___ Records shown
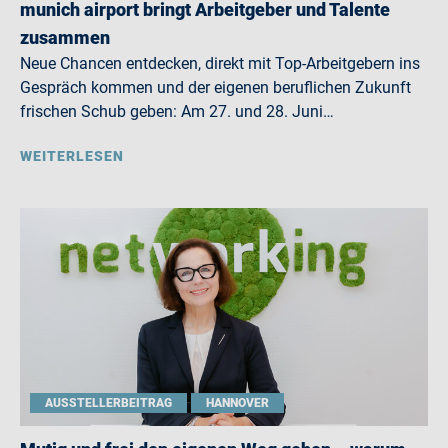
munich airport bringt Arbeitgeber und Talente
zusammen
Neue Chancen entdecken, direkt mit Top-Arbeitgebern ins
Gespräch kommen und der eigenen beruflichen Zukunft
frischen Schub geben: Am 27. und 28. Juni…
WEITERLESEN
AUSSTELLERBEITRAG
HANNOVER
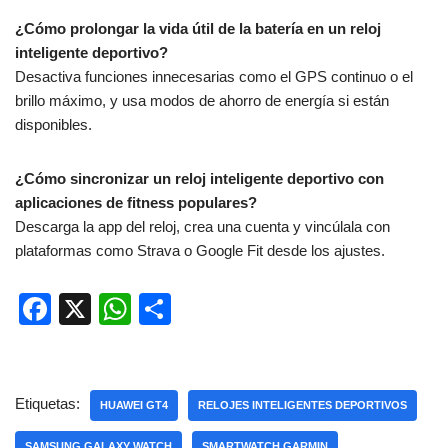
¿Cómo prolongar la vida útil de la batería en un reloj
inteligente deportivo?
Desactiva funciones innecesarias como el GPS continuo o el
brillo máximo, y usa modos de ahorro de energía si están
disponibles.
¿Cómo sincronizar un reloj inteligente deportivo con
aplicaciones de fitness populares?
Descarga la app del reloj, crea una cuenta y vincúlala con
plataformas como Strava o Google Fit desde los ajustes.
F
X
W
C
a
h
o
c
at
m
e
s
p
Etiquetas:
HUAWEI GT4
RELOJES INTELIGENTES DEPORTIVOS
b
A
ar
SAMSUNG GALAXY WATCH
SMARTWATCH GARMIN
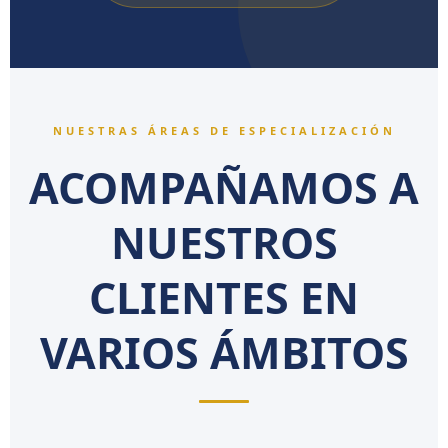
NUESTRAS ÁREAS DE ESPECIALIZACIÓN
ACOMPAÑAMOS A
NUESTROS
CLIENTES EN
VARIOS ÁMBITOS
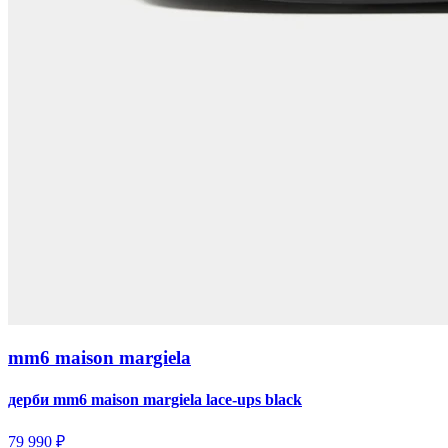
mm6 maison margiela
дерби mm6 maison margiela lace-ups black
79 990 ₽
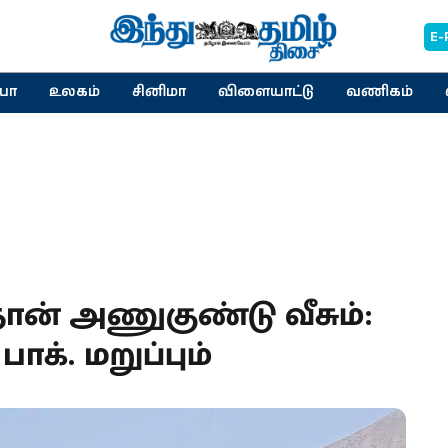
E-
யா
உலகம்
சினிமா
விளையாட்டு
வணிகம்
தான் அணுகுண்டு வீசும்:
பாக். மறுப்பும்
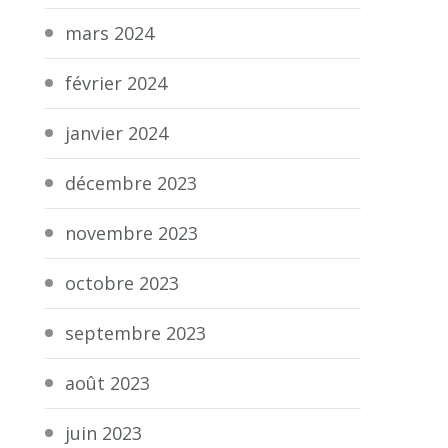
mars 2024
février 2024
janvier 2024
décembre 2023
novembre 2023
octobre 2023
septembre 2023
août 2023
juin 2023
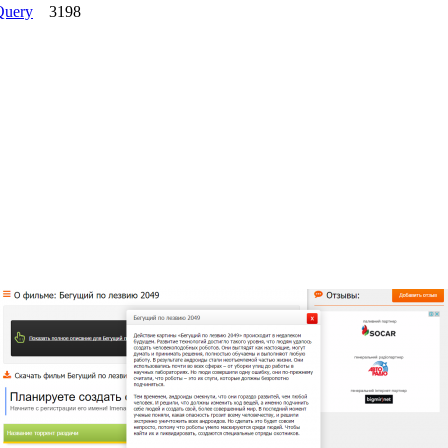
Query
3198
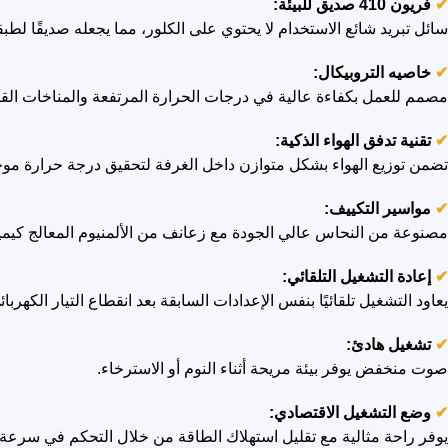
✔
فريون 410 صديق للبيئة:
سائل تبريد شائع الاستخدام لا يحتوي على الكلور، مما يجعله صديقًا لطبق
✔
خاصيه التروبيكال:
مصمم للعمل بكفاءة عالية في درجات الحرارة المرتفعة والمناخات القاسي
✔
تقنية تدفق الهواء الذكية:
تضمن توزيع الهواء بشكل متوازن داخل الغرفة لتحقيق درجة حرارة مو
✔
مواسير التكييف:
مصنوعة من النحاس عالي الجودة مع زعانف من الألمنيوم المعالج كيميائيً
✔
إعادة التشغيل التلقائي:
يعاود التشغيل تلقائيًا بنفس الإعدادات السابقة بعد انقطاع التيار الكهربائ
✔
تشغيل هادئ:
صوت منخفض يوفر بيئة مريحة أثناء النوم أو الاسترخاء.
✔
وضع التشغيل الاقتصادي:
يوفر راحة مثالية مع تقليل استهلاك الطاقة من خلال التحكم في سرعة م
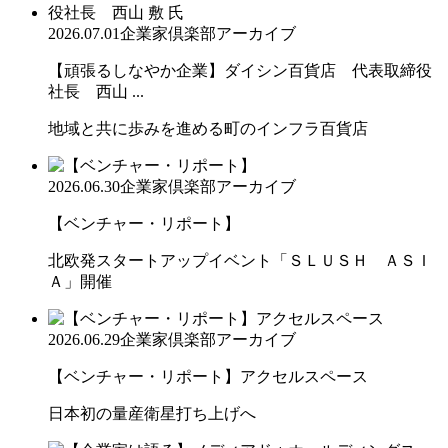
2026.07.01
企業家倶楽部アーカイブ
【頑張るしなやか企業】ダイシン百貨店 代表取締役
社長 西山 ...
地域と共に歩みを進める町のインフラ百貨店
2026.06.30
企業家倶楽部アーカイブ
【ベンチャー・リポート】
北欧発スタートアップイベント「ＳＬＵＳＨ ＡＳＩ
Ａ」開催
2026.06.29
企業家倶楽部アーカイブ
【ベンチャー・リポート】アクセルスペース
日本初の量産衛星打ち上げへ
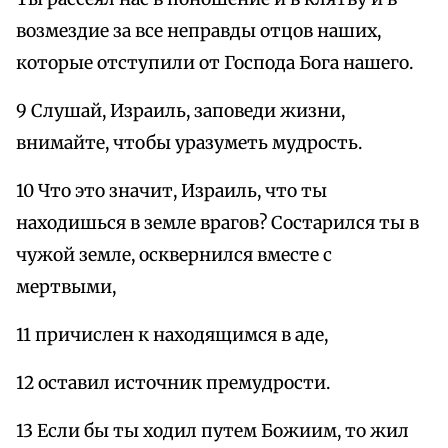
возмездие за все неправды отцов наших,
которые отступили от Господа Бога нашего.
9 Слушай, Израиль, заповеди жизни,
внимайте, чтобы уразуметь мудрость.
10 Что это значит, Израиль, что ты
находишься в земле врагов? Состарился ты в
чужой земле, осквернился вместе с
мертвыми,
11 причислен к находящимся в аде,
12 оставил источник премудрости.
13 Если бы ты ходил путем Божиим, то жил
______
Work instructions — Each line from the line containing "日本初の量産衛星打ち上げへ" through the last line above must be written out exactly, and every picture must be omitted.

Response —
日本初の量産衛星打ち上げへ
возмездие за все неправды отцов наших,
которые отступили от Господа Бога нашего.
9 Слушай, Израиль, заповеди жизни,
внимайте, чтобы уразуметь мудрость.
10 Что это значит, Израиль, что ты
находишься в земле врагов? Состарился ты в
чужой земле, осквернился вместе с
мертвыми,
11 причислен к находящимся в аде,
12 оставил источник премудрости.
13 Если бы ты ходил путем Божиим, то жил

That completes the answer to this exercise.